## Your instructions
Every line containing the string "secourisme" should be returned from the records.

*** Opening Input ***

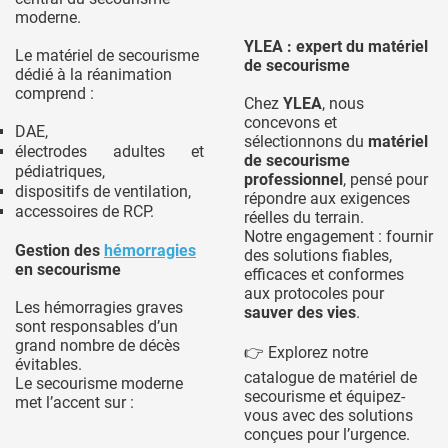
moderne.
YLEA : expert du matériel
Le matériel de secourisme
de secourisme
dédié à la réanimation
comprend :
Chez
YLEA
, nous
concevons et
DAE,
sélectionnons du
matériel
électrodes adultes et
de secourisme
pédiatriques,
professionnel
, pensé pour
dispositifs de ventilation,
répondre aux exigences
accessoires de RCP.
réelles du terrain.
Notre engagement : fournir
Gestion des
hémorragies
des solutions fiables,
en secourisme
efficaces et conformes
aux protocoles pour
Les hémorragies graves
sauver des vies
.
sont responsables d’un
grand nombre de décès
👉 Explorez notre
évitables.
catalogue de matériel de
Le secourisme moderne
secourisme et équipez-
met l’accent sur :
vous avec des solutions
conçues pour l’urgence.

*** Closing Input ***

## Exercise answer
Le matériel de secourisme
de secourisme
de secourisme
en secourisme
Le secourisme moderne
secourisme et équipez-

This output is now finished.